After more than five (5) years since the introduction of the proposed rule, FDA is issuing a final rule that adds § 50.22 Exception from informed consent requirements for minimal risk clinical investigations to the regulations. “The final rule amends FDA’s regulations to allow [Institutional Review Boards] IRBs responsible for the review, approval, and continuing review of clinical investigations to approve an informed consent procedure that does not include or that alters certain informed consent elements, or to waive the requirement to obtain informed consent, for certain minimal risk clinical investigations.”

“On December 13, 2016, the Cures Act (Pub. L. 114-255) was signed into law. Section 3024 of the Cures Act amended sections 505(i)(4) and 520(g)(3) of the FD&C Act (21 U.S.C. 355(i)(4) and 360j(g)(3)) to provide FDA with the authority to permit an exception from informed consent requirements when the proposed clinical testing poses no more than minimal risk to the human subject and includes appropriate safeguards to protect the rights, safety, and welfare of the human subject.”

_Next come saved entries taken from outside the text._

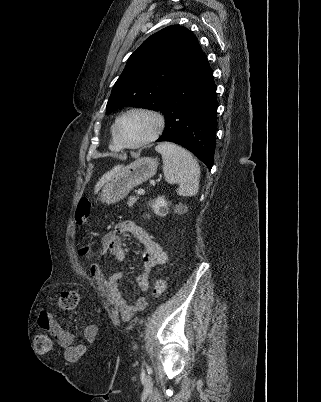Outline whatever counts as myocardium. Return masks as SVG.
I'll return each instance as SVG.
<instances>
[{
    "mask_svg": "<svg viewBox=\"0 0 321 402\" xmlns=\"http://www.w3.org/2000/svg\"><path fill=\"white\" fill-rule=\"evenodd\" d=\"M133 113H142L152 117L155 121V129L150 136L143 139L142 141L135 144H128L125 143L119 135V124L123 118ZM164 129H165L164 116L159 111L145 106H134L126 109L116 118L113 124V134L119 146L122 149H131V150L141 149L151 144L160 137Z\"/></svg>",
    "mask_w": 321,
    "mask_h": 402,
    "instance_id": "1",
    "label": "myocardium"
}]
</instances>
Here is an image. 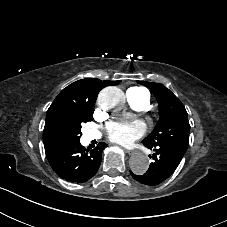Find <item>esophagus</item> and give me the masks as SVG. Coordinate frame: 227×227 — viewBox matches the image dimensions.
I'll list each match as a JSON object with an SVG mask.
<instances>
[{
    "label": "esophagus",
    "instance_id": "esophagus-1",
    "mask_svg": "<svg viewBox=\"0 0 227 227\" xmlns=\"http://www.w3.org/2000/svg\"><path fill=\"white\" fill-rule=\"evenodd\" d=\"M126 153H128L132 158H135L137 156L135 149L125 150Z\"/></svg>",
    "mask_w": 227,
    "mask_h": 227
}]
</instances>
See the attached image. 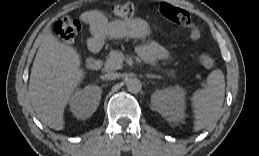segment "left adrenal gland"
<instances>
[{
	"label": "left adrenal gland",
	"instance_id": "left-adrenal-gland-1",
	"mask_svg": "<svg viewBox=\"0 0 259 156\" xmlns=\"http://www.w3.org/2000/svg\"><path fill=\"white\" fill-rule=\"evenodd\" d=\"M146 77H147V78H157V79H161V76L155 75V74H147Z\"/></svg>",
	"mask_w": 259,
	"mask_h": 156
}]
</instances>
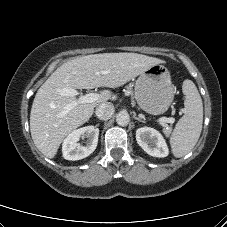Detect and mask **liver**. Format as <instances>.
<instances>
[{
  "label": "liver",
  "instance_id": "1",
  "mask_svg": "<svg viewBox=\"0 0 227 227\" xmlns=\"http://www.w3.org/2000/svg\"><path fill=\"white\" fill-rule=\"evenodd\" d=\"M163 60L137 53H103L77 57L58 67L38 89L30 113V131L39 151L54 158L64 138L87 122L94 108L107 102L103 91L93 103L77 104L68 113L64 108L77 101L76 95L62 96L63 88H117ZM106 72V73H102Z\"/></svg>",
  "mask_w": 227,
  "mask_h": 227
}]
</instances>
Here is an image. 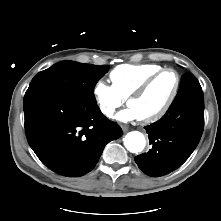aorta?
Listing matches in <instances>:
<instances>
[{"label": "aorta", "mask_w": 221, "mask_h": 221, "mask_svg": "<svg viewBox=\"0 0 221 221\" xmlns=\"http://www.w3.org/2000/svg\"><path fill=\"white\" fill-rule=\"evenodd\" d=\"M146 144L144 135L139 131L129 132L124 138L126 149L132 153L141 152Z\"/></svg>", "instance_id": "1"}]
</instances>
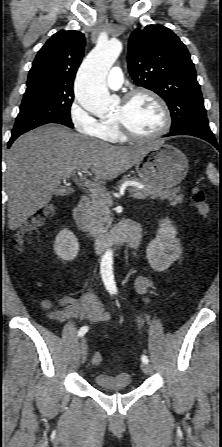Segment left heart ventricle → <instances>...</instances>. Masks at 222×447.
Returning <instances> with one entry per match:
<instances>
[{
  "mask_svg": "<svg viewBox=\"0 0 222 447\" xmlns=\"http://www.w3.org/2000/svg\"><path fill=\"white\" fill-rule=\"evenodd\" d=\"M115 117H123L139 135H152L160 130L164 117L159 105L149 96L138 95L127 105L120 103Z\"/></svg>",
  "mask_w": 222,
  "mask_h": 447,
  "instance_id": "b2bd125f",
  "label": "left heart ventricle"
}]
</instances>
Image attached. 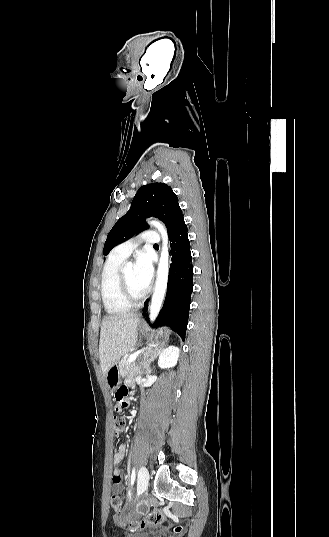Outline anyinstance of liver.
<instances>
[{
	"label": "liver",
	"instance_id": "obj_1",
	"mask_svg": "<svg viewBox=\"0 0 329 537\" xmlns=\"http://www.w3.org/2000/svg\"><path fill=\"white\" fill-rule=\"evenodd\" d=\"M139 321L135 314L110 316L102 320L99 359L103 375L135 346Z\"/></svg>",
	"mask_w": 329,
	"mask_h": 537
}]
</instances>
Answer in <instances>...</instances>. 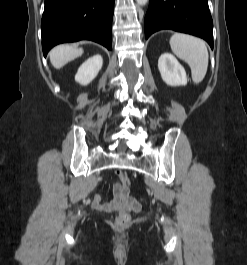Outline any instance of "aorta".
<instances>
[{
    "label": "aorta",
    "instance_id": "1",
    "mask_svg": "<svg viewBox=\"0 0 247 265\" xmlns=\"http://www.w3.org/2000/svg\"><path fill=\"white\" fill-rule=\"evenodd\" d=\"M136 2L141 5V6H144L147 4L148 0H136Z\"/></svg>",
    "mask_w": 247,
    "mask_h": 265
}]
</instances>
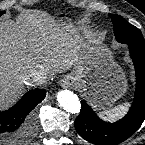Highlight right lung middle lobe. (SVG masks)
<instances>
[{
  "label": "right lung middle lobe",
  "mask_w": 145,
  "mask_h": 145,
  "mask_svg": "<svg viewBox=\"0 0 145 145\" xmlns=\"http://www.w3.org/2000/svg\"><path fill=\"white\" fill-rule=\"evenodd\" d=\"M5 12L4 11H0V16L2 15V14H4Z\"/></svg>",
  "instance_id": "obj_1"
}]
</instances>
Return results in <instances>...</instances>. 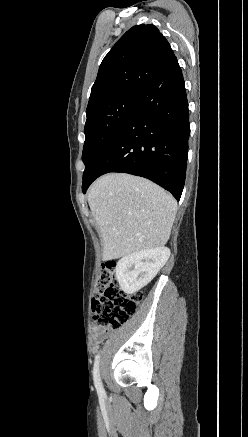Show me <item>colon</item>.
<instances>
[{
  "mask_svg": "<svg viewBox=\"0 0 248 437\" xmlns=\"http://www.w3.org/2000/svg\"><path fill=\"white\" fill-rule=\"evenodd\" d=\"M141 300V293L128 295L119 288L114 263L104 264L91 300L94 326L104 329L120 327L136 313Z\"/></svg>",
  "mask_w": 248,
  "mask_h": 437,
  "instance_id": "obj_1",
  "label": "colon"
}]
</instances>
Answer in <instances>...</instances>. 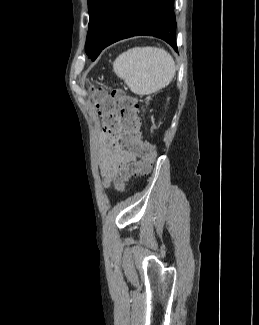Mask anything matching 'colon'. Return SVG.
<instances>
[{
  "mask_svg": "<svg viewBox=\"0 0 259 325\" xmlns=\"http://www.w3.org/2000/svg\"><path fill=\"white\" fill-rule=\"evenodd\" d=\"M93 98L107 132L112 133L113 129L122 127V143L139 157V161L117 171L114 176L116 189L123 191L132 176L147 174L151 170L156 150L141 138L139 104L135 97L122 89L112 88L108 91L95 90Z\"/></svg>",
  "mask_w": 259,
  "mask_h": 325,
  "instance_id": "colon-1",
  "label": "colon"
}]
</instances>
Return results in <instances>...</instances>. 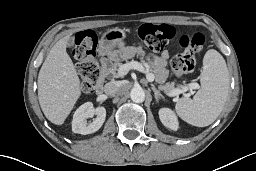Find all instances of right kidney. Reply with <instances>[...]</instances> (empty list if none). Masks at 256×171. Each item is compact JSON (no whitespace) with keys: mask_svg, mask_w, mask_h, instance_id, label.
<instances>
[{"mask_svg":"<svg viewBox=\"0 0 256 171\" xmlns=\"http://www.w3.org/2000/svg\"><path fill=\"white\" fill-rule=\"evenodd\" d=\"M97 117L92 123L87 124L86 119L89 117ZM106 118V109L104 107L94 108L91 102L84 103L74 113L72 120V131L82 135L92 134L98 131L103 125Z\"/></svg>","mask_w":256,"mask_h":171,"instance_id":"1","label":"right kidney"}]
</instances>
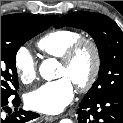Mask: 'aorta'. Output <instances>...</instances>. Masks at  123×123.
I'll list each match as a JSON object with an SVG mask.
<instances>
[{
	"label": "aorta",
	"mask_w": 123,
	"mask_h": 123,
	"mask_svg": "<svg viewBox=\"0 0 123 123\" xmlns=\"http://www.w3.org/2000/svg\"><path fill=\"white\" fill-rule=\"evenodd\" d=\"M57 61L54 58L46 59L39 67V73L45 80H52L55 78V69L57 67ZM59 123H73L72 120L66 118L62 119Z\"/></svg>",
	"instance_id": "aorta-1"
}]
</instances>
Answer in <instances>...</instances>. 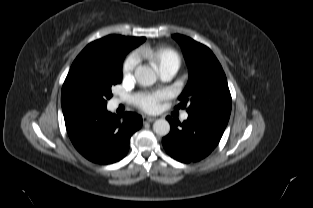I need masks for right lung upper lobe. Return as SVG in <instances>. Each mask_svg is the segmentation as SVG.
<instances>
[{
    "label": "right lung upper lobe",
    "mask_w": 313,
    "mask_h": 208,
    "mask_svg": "<svg viewBox=\"0 0 313 208\" xmlns=\"http://www.w3.org/2000/svg\"><path fill=\"white\" fill-rule=\"evenodd\" d=\"M145 37H125L109 35L88 44L74 60L71 69L93 63H99L107 58L108 50L114 45H121L132 50L145 41Z\"/></svg>",
    "instance_id": "1"
}]
</instances>
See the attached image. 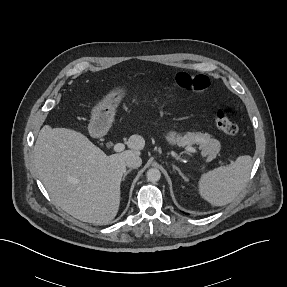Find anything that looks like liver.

The final rule contains five (5) provisions that must be met to permit the IRBs to waive or alter procedures for informed consent, which include:

(a) The clinical investigation involves no more than minimal risk to the subjects;

(b) The clinical investigation could not practicably be carried out without the requested waiver or alteration;

(c) If the clinical investigation involves using identifiable private information or identifiable biospecimens, the clinical investigation could not practicably be carried out without using such information or biospecimens in an identifiable format;

(d) The waiver or alteration will not adversely affect the rights and welfare of the subjects; and

(e) Whenever appropriate, the subjects or legally authorized representatives will be provided with additional pertinent information after participation.

FDA received fewer than 50 comments on the proposed rule and the prepublication document in the Federal Register (here) outlines those comments and the Agency’s responses that either agreed or disagreed and along with the FDA’s reasoning for the FDA’s decisions. The comments are quite interesting, as are the Agency’s responses. The question of how the IRBs will be able to quantify minimal risk remains to be seen.

The goal of the rule is to reduce the burden on IRBs and researchers without compromising the safety and protection of the subjects where the proposed clinical testing presents no more than minimal risk.